GPU Fractionalization
Introduction
GPU fractionalization is a powerful technique that allows multiple workloads to share a single GPU, maximizing hardware utilization and reducing costs. In many scenarios, a single workload may not fully utilize a GPU’s compute capacity, leading to expensive idle resources. By fractionalizing GPUs, organizations can run multiple smaller workloads on the same physical GPU, improving efficiency and enabling more developers and data scientists to access GPU resources simultaneously. This is particularly valuable for inference workloads, development environments, and training smaller models that don’t require an entire GPU’s resources.
How Saturn Cloud Manages GPU Fractionalization
Saturn Cloud implements GPU fractionalization through NOS, an open-source Kubernetes module that enables efficient GPU sharing through dynamic GPU partitioning. NOS works by intelligently partitioning GPUs based on workload demands, similar to how Kubernetes Cluster Autoscaler manages nodes, but at the GPU resource level.
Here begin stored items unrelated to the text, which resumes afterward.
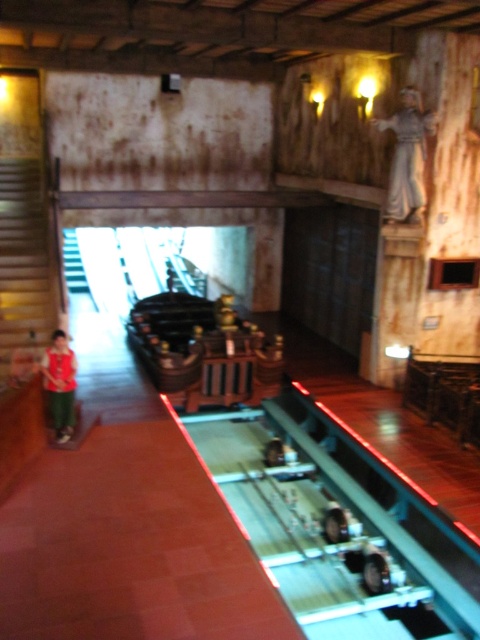 Can you confirm if wooden staircase at left is positioned above white marble statue at upper right?

No, wooden staircase at left is not above white marble statue at upper right.

At what (x,y) coordinates should I click in order to perform the action: click on wooden staircase at left. Please return your answer as a coordinate pair (x, y). The height and width of the screenshot is (640, 480). Looking at the image, I should click on (24, 262).

Who is lower down, white marble statue at upper right or matte red shirt at left?

matte red shirt at left is lower down.

Can you confirm if white marble statue at upper right is positioned to the left of matte red shirt at left?

No, white marble statue at upper right is not to the left of matte red shirt at left.

Image resolution: width=480 pixels, height=640 pixels. I want to click on white marble statue at upper right, so click(408, 156).

Which is below, wooden staircase at left or matte red shirt at left?

matte red shirt at left

Between point (48, 332) and point (72, 362), which one is positioned behind?

Positioned behind is point (48, 332).

Is point (44, 184) closer to camera compared to point (49, 365)?

That is False.

Locate an element on the screen. Image resolution: width=480 pixels, height=640 pixels. wooden staircase at left is located at coordinates (24, 262). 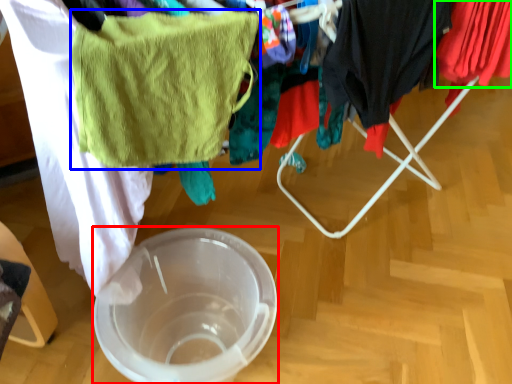 Question: Which is nearer to the glass bowl (highlighted by a red box)? towel/napkin (highlighted by a blue box) or clothing (highlighted by a green box).

Choices:
 (A) towel/napkin
 (B) clothing

Answer: (A) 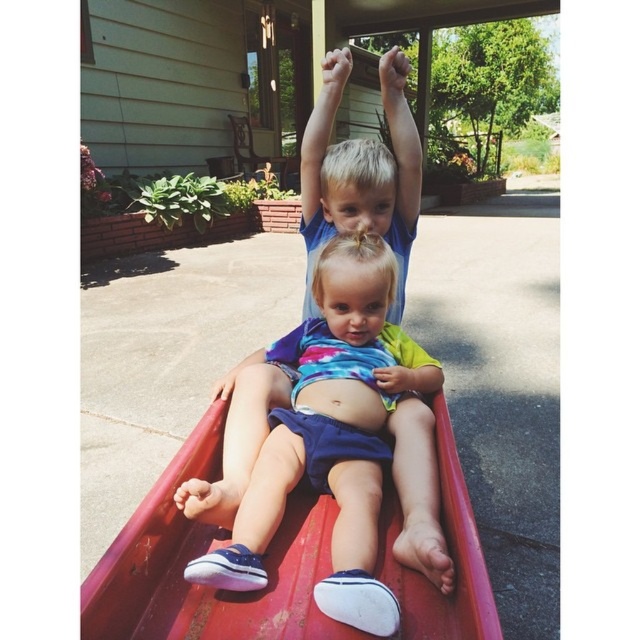 Question: Does matte blue shorts at center appear over metallic red slide at center?

Choices:
 (A) yes
 (B) no

Answer: (A)

Question: Which object is farther from the camera taking this photo?

Choices:
 (A) matte blue shorts at center
 (B) metallic red slide at center

Answer: (A)

Question: Does matte blue shorts at center appear on the right side of metallic red slide at center?

Choices:
 (A) no
 (B) yes

Answer: (B)

Question: Which of the following is the farthest from the observer?

Choices:
 (A) metallic red slide at center
 (B) matte blue shorts at center

Answer: (B)

Question: Does matte blue shorts at center have a lesser width compared to metallic red slide at center?

Choices:
 (A) no
 (B) yes

Answer: (B) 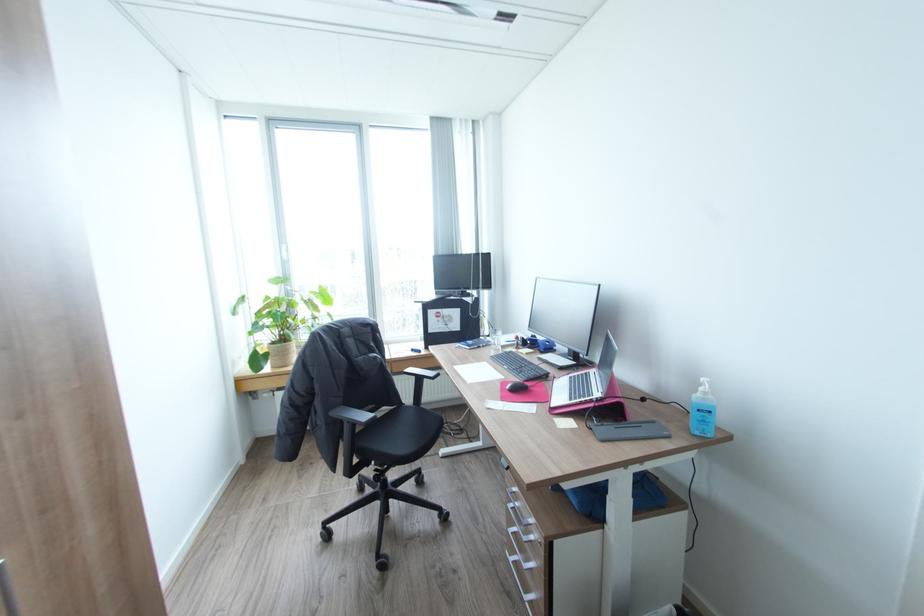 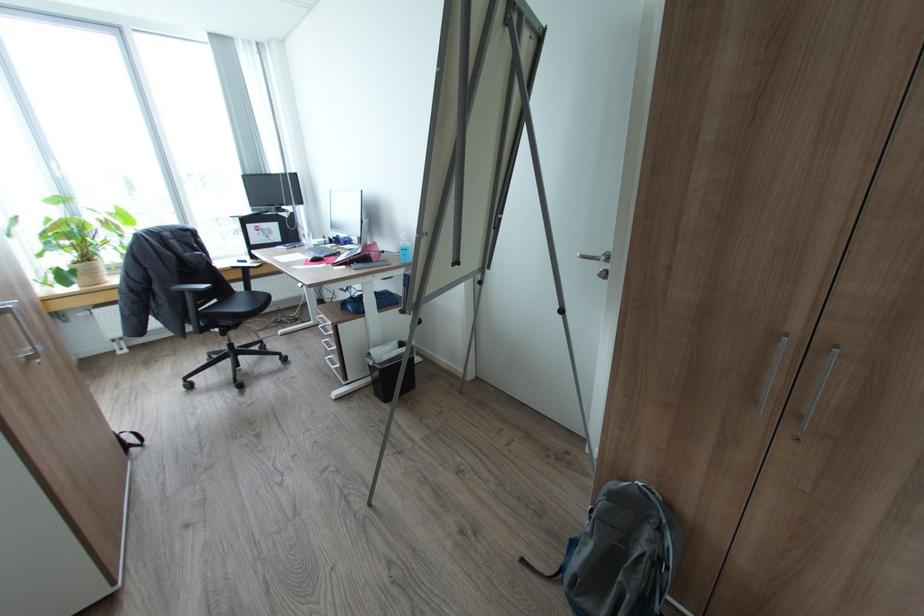 The point at [354,422] is marked in the first image. Where is the corresponding point in the second image?

(195, 292) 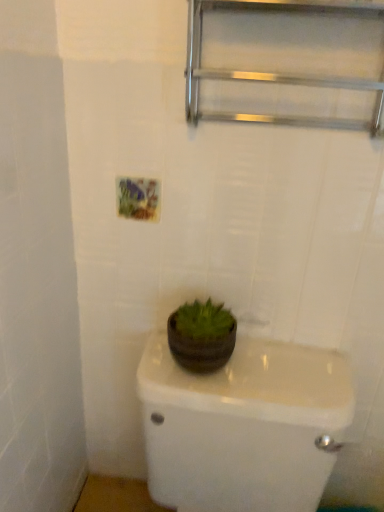 Question: Would you say dark brown matte flowerpot at center is inside or outside metallic silver shelf at upper center?

Choices:
 (A) inside
 (B) outside

Answer: (B)

Question: Considering the relative positions of dark brown matte flowerpot at center and metallic silver shelf at upper center in the image provided, is dark brown matte flowerpot at center to the left or to the right of metallic silver shelf at upper center?

Choices:
 (A) right
 (B) left

Answer: (B)

Question: Estimate the real-world distances between objects in this image. Which object is farther from the metallic silver shelf at upper center?

Choices:
 (A) dark brown matte flowerpot at center
 (B) matte brown pot at center

Answer: (B)

Question: Which is nearer to the metallic silver shelf at upper center?

Choices:
 (A) matte brown pot at center
 (B) dark brown matte flowerpot at center

Answer: (B) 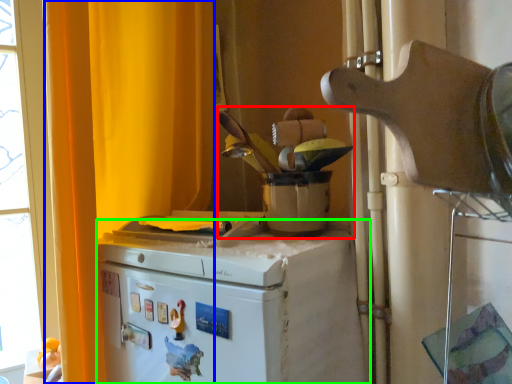 Question: Which object is the closest to the appliance (highlighted by a red box)? Choose among these: curtain (highlighted by a blue box) or home appliance (highlighted by a green box).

Key Features of NOS in Saturn Cloud
- Dynamic Partitioning: NOS automatically adjusts GPU partitioning based on pending workloads, maximizing the number of pods that can be scheduled
- Multi-Instance GPU (MIG): Saturn Cloud uses NOS with MIG configuration, providing hardware-level isolation between GPU partitions for maximum security and performance isolation
- Safety First: Never disrupts running workloads - only creates new GPU partitions when resources are available
- Intelligent Scheduling: Uses an internal scheduler to simulate different partitioning configurations and selects the optimal one
This architecture ensures that Saturn Cloud users can efficiently share GPU resources across multiple workloads while maintaining proper isolation and resource guarantees through MIG’s hardware-level partitioning, dramatically improving GPU utilization and reducing costs.
How GPU Fractionalization Works with NOS
Understanding Multi-Instance GPU (MIG)
Multi-Instance GPU (MIG) is NVIDIA’s hardware-level GPU partitioning technology that allows a single physical GPU to be divided into multiple smaller, isolated GPU instances. Each MIG instance has dedicated memory, cache, and streaming multiprocessors, providing true hardware isolation between workloads.
Benefits of MIG
- Hardware Isolation: Each MIG instance is fully isolated at the hardware level, preventing interference between workloads
- Predictable Performance: Dedicated resources ensure consistent performance without noisy neighbor effects
- Quality of Service: Guaranteed memory bandwidth and compute resources for each partition
- Error Isolation: Failures in one MIG instance don’t affect others running on the same GPU
- Security: Hardware-level separation provides strong security boundaries between different workloads
Supported GPU Models
MIG is available on select NVIDIA data center GPUs designed specifically for multi-tenant environments:
- A100: Up to 7 MIG instances per GPU (Ampere architecture)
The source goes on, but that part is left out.